M_sun = 1.989e30 #mass of the Sun in kg
R_sun = 6.955e8 #radius of the Sun in m
L_sun = 3.828e26 #luminosity of the Sun in W

delta_E = 0.3*(G*M_sun**2/R_sun)
t_KH = (delta_E/L_sun)/3600./24./365.25 #timescale in s-->yr

print("The energy released by the gravitational collapse of the Sun is %1.2e J." % delta_E)
print("The timescale for releasing this much energy is %1.1e yr" % t_KH)

The energy released by the gravitational collapse of the Sun is 1.14e+41 J.
The timescale for releasing this much energy is 9.4e+06 yr

Assuming the luminosity of the Sun has been roughly constant throughout its lifetime, it could emit energy at that rate for approximately

(7.25)#\[\begin{align} t_{KH} = \frac{\Delta E}{L_\odot}. \end{align}\]

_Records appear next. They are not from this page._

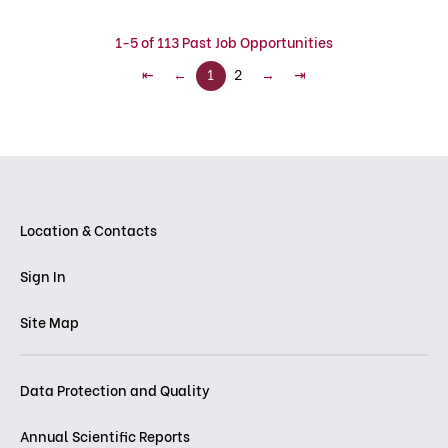
1-5 of 113 Past Job Opportunities
⇤
←
1
2
→
⇥
Location & Contacts
Sign In
Site Map
Data Protection and Quality
Annual Scientific Reports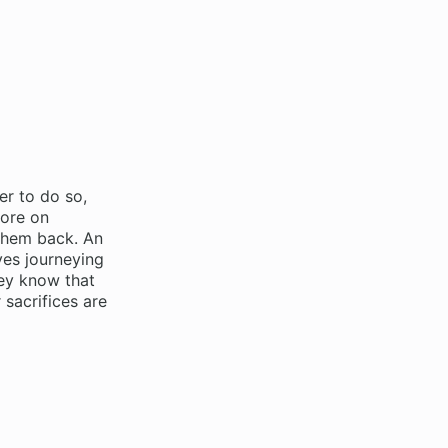
er to do so,
more on
 them back. An
ves journeying
hey know that
 sacrifices are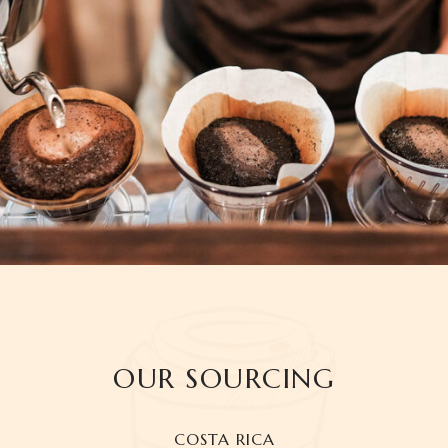
OUR SOURCING
COSTA RICA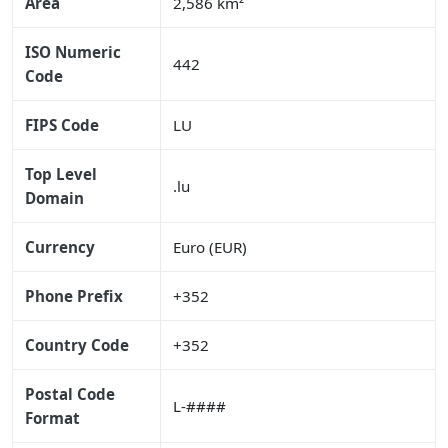
Area
2,586 km²
ISO Numeric
442
Code
FIPS Code
LU
Top Level
.lu
Domain
Currency
Euro (EUR)
Phone Prefix
+352
Country Code
+352
Postal Code
L-####
Format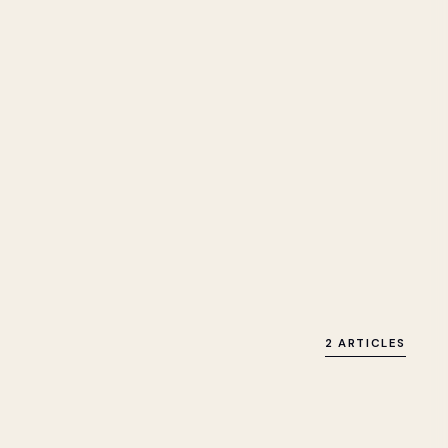
2 ARTICLES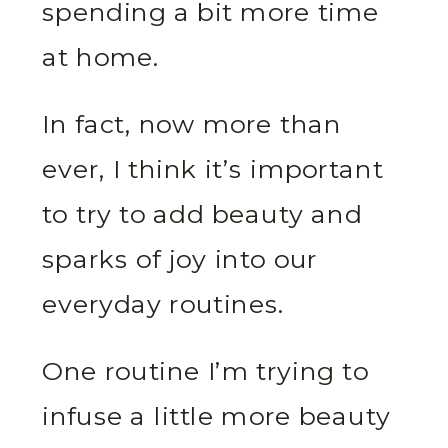
spending a bit more time
at home.
In fact, now more than
ever, I think it’s important
to try to add beauty and
sparks of joy into our
everyday routines.
One routine I’m trying to
infuse a little more beauty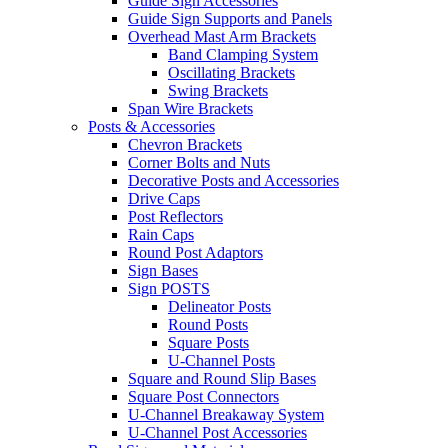
Guide Sign Accessories
Guide Sign Supports and Panels
Overhead Mast Arm Brackets
Band Clamping System
Oscillating Brackets
Swing Brackets
Span Wire Brackets
Posts & Accessories
Chevron Brackets
Corner Bolts and Nuts
Decorative Posts and Accessories
Drive Caps
Post Reflectors
Rain Caps
Round Post Adaptors
Sign Bases
Sign POSTS
Delineator Posts
Round Posts
Square Posts
U-Channel Posts
Square and Round Slip Bases
Square Post Connectors
U-Channel Breakaway System
U-Channel Post Accessories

A solar luminosity is \(3.828 \times 10^{26}\) W, where \(t_{KH} \sim 10^7\) yr and is known as the Kelvin-Helmholtz timescale. The Kelvin-Helmholtz timescale was developed by Lord Kelvin and Hermann Ludwig Ferdinand von Helmholtz (in the late 1800s) to explain the Sun’s energy source, but geological (relative) dating techniques at the time was producing rock ages that were at least an order of magnitude older. Today, we have radioactive dating of Earth rocks, Moon rocks, and primitive meteorites that are more than ~4.5 Gyr old. Therefore, gravitational potential energy alone cannot account for the Sun’s luminosity through its entire lifetime.

Note

Another possible energy source involves chemical processes, but chemical reactions are based on the orbital electrons in atoms. The amount of energy available to be released per atom is no more than 10 eV. Given the number of atoms present in a star, the amount of chemical energy available is far to low to account for the Sun’s luminosity over a reasonable period of time.

7.3.2. The Nuclear Timescale#

Since electron orbits contributes less than 10 eV, nuclear processes involve energies in the millions of electron volts (MeV) range. The nucleus of a particular element is specified by the number of positively charged protons \(Z\) (not to be confused the metal mass fraction). A neutrally charged atom would contain an equal number of orbital electrons. Isotopes of a given element are identified by the number of (neutrally charged) neutrons \(N\) within the nucleus. Collectively, protons and neutrons are referred to as nucleons, where the number of nucleons is represented by the mass number \(A = Z + N\). The mass number is a good heuristic to estimate the mass of an isotope because protons and neutrons have similar masses, where the mass of electrons is much smaller than either protons or neutrons.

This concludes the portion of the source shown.